Chickens have individual and distinct faces
Lo and behold, chickens have faces! Things like the diameter of the eye, the length of the nostril, the length of the ear feathers and beak length changed, on average, less than a millimetre during puberty, in contrast to the comb and wattles, which increased by several orders of magnitude during the same period. Furthermore, after puberty, the same facial features that I had measured essentially stayed the same, giving the animal a consistent set of cues with which to recognise other individuals as they progressed through life.

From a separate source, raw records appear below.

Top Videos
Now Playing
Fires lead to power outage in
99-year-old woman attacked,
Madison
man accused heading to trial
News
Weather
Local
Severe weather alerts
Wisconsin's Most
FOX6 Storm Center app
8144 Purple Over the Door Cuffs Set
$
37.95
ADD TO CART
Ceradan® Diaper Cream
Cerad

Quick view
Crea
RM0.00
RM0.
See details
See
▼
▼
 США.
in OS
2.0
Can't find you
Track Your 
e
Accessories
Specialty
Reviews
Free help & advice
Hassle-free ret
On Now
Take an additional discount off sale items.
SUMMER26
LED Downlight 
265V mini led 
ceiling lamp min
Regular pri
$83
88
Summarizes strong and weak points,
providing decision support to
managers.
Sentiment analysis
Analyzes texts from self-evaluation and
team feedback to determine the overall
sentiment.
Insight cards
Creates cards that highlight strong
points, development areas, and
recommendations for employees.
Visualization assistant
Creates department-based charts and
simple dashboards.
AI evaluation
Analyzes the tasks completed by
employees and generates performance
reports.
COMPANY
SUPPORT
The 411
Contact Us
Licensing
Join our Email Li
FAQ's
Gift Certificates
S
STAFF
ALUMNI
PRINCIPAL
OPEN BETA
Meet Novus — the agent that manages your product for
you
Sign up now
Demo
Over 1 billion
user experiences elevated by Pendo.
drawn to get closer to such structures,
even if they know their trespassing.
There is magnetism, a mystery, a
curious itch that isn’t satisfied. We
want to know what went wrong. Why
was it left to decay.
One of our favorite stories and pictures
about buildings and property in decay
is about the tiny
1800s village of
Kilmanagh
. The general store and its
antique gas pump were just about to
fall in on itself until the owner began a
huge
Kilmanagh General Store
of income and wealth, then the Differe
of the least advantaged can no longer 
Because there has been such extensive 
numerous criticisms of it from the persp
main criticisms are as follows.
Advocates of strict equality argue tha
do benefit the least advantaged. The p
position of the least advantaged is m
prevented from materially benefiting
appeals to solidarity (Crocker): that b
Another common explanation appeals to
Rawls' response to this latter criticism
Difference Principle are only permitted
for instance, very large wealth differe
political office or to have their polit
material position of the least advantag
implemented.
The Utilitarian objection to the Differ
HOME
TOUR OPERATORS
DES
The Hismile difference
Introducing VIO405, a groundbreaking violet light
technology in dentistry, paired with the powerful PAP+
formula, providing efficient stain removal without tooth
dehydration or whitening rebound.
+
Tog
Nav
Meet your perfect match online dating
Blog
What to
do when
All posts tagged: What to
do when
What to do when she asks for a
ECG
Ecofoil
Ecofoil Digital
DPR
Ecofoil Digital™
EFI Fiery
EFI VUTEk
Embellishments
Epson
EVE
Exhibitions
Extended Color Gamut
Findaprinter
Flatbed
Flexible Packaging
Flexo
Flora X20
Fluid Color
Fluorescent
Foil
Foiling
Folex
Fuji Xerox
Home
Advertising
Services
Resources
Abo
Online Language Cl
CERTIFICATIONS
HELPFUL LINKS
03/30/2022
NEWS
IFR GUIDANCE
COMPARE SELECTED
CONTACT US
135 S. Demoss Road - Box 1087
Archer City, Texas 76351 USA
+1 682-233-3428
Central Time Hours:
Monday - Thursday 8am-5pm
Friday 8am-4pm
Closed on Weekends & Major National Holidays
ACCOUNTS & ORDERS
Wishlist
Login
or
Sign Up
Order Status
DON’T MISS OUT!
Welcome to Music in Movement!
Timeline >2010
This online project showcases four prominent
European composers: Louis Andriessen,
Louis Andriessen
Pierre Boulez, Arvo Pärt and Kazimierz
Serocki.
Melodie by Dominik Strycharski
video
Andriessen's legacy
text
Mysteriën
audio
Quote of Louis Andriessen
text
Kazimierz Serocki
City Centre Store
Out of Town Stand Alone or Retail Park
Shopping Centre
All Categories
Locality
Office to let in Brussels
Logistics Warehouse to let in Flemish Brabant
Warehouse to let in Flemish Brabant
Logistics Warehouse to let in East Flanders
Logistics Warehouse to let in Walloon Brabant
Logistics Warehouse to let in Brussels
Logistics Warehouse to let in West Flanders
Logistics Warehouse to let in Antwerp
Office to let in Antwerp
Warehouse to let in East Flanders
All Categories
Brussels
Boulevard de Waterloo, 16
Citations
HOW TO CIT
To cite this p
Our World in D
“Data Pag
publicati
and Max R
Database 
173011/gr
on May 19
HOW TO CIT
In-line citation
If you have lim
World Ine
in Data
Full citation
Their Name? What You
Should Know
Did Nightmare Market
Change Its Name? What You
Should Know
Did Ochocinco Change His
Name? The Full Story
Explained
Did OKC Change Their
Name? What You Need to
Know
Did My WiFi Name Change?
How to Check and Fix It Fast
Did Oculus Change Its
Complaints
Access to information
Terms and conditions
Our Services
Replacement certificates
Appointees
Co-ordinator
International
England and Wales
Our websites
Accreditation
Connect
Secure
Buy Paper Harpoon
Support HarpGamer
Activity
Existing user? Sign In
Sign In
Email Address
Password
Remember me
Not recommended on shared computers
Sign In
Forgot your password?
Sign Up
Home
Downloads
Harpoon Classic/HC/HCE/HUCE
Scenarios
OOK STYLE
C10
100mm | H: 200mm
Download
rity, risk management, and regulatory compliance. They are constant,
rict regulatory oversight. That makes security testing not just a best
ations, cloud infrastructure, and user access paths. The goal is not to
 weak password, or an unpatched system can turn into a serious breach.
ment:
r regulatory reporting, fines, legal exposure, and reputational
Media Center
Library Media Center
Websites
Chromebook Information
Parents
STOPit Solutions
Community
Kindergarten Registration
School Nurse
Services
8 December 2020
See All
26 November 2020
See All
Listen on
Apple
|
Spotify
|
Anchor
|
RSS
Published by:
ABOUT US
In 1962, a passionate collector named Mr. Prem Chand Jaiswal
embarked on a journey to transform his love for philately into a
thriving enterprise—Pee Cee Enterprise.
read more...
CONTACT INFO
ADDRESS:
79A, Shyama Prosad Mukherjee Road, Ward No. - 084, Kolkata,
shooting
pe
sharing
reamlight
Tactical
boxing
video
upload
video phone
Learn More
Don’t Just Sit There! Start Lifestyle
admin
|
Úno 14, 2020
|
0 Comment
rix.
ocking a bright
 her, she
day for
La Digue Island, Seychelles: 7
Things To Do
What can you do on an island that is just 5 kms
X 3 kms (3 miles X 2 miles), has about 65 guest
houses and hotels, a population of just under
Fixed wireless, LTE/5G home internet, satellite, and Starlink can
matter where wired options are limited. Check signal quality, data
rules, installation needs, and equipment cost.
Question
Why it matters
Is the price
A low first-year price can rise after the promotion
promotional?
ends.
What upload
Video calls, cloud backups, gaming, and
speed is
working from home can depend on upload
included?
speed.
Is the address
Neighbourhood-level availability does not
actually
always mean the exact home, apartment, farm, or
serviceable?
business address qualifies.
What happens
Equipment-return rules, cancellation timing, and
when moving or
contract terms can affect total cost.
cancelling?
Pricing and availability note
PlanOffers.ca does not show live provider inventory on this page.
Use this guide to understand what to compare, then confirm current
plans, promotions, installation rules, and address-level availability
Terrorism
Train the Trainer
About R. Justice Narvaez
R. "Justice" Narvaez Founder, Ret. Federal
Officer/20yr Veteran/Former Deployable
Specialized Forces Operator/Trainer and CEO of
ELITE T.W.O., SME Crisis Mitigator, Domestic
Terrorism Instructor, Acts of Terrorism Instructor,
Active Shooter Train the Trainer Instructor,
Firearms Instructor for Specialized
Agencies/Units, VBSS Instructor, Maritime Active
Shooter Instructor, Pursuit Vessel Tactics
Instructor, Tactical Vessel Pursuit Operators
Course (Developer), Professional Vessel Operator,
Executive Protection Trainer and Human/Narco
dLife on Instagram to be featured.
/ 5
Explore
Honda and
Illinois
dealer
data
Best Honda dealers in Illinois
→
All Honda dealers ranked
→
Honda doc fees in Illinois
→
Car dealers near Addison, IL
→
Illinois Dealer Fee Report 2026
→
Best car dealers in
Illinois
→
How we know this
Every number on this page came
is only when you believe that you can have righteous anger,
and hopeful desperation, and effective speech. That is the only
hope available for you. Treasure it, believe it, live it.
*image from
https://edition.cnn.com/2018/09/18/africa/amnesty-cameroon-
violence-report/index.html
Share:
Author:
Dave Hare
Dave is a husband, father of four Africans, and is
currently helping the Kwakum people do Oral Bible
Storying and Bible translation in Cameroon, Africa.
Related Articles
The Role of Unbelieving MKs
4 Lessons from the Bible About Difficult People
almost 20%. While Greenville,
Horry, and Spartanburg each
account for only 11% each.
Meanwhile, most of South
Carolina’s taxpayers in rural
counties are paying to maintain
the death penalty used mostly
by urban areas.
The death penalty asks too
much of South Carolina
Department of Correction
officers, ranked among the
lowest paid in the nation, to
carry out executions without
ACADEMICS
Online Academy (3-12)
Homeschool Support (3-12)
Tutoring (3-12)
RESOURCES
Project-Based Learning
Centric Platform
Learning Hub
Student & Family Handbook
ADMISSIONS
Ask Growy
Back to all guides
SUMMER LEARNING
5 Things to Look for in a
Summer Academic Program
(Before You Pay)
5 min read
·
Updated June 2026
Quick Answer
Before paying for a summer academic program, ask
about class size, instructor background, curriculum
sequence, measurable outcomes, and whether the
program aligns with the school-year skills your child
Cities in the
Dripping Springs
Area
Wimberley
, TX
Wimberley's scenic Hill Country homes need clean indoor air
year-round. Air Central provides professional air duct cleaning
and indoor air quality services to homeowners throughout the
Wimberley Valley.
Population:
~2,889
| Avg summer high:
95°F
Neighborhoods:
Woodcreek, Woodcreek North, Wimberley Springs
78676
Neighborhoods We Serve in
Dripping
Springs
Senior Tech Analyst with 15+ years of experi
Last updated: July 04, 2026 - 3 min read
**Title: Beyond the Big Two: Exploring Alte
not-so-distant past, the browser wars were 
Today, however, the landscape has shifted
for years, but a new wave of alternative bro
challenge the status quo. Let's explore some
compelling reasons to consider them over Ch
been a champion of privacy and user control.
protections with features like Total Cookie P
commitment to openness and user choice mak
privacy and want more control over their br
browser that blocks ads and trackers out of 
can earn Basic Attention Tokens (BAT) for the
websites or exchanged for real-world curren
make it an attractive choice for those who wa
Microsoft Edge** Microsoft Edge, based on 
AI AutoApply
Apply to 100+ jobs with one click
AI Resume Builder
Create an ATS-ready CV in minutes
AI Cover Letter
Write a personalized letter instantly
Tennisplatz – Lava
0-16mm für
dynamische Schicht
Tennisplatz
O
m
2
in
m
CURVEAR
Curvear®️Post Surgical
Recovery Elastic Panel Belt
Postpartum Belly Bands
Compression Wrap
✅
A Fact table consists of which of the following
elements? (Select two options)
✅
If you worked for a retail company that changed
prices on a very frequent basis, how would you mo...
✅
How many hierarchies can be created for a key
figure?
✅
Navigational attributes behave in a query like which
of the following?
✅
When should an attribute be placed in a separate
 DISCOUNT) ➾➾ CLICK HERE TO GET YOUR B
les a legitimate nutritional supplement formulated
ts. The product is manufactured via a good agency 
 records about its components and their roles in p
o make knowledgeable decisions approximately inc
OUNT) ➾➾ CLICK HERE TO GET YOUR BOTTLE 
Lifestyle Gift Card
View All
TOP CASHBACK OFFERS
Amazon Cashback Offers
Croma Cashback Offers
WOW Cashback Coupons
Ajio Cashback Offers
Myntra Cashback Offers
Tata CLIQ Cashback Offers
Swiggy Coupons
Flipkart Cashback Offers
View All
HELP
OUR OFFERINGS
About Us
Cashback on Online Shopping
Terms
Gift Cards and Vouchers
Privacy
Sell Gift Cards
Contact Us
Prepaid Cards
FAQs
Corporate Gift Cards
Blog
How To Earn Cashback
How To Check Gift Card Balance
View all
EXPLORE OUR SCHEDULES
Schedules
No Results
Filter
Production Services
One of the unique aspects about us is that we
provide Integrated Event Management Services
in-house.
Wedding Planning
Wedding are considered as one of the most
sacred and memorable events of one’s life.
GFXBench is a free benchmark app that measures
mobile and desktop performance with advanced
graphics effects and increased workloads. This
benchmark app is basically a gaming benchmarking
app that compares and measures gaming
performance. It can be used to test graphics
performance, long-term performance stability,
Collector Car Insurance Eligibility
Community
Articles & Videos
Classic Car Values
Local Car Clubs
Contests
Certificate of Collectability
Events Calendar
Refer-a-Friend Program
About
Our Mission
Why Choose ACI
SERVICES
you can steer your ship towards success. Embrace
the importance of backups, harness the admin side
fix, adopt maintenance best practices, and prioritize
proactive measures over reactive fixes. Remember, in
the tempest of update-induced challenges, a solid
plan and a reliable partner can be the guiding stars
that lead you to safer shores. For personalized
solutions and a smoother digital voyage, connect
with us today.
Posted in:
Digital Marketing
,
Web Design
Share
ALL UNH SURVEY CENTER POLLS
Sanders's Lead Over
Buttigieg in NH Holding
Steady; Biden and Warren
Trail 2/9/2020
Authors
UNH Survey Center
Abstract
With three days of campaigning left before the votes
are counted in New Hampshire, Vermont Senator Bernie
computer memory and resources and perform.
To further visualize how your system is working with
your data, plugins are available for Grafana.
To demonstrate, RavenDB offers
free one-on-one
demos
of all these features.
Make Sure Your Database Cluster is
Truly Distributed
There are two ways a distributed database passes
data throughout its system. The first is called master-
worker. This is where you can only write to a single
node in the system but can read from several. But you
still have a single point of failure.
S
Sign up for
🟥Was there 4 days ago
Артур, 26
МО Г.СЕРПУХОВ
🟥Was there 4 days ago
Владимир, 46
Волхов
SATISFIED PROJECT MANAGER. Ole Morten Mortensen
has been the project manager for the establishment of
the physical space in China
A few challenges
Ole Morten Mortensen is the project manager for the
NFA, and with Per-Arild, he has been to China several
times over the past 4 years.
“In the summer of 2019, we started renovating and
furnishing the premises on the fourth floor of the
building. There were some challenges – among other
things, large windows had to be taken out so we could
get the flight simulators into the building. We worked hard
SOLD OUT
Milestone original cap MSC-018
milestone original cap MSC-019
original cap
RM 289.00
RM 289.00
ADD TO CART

While this in itself, is not absolute proof that chickens are using those features to recognise other individuals, or indeed, even using individual recognition, it certainly called into question the use of the comb and wattles alone for recognition, which was good enough for me.
And of course, I took it one step further, which is where the link to modern-day facial recognition technology comes in. Consider the following paragraph lifted from my thesis:
Unfortunately, I never did that particular piece of follow up research. If I had, then possibly I wouldn’t be sitting here today, writing this blog for you. But nonetheless, I can still get some small satisfaction out of the knowledge that my hypothesis, made on the basis of looking at the humble chicken, has since proven to be validated on a far more complex animal – us!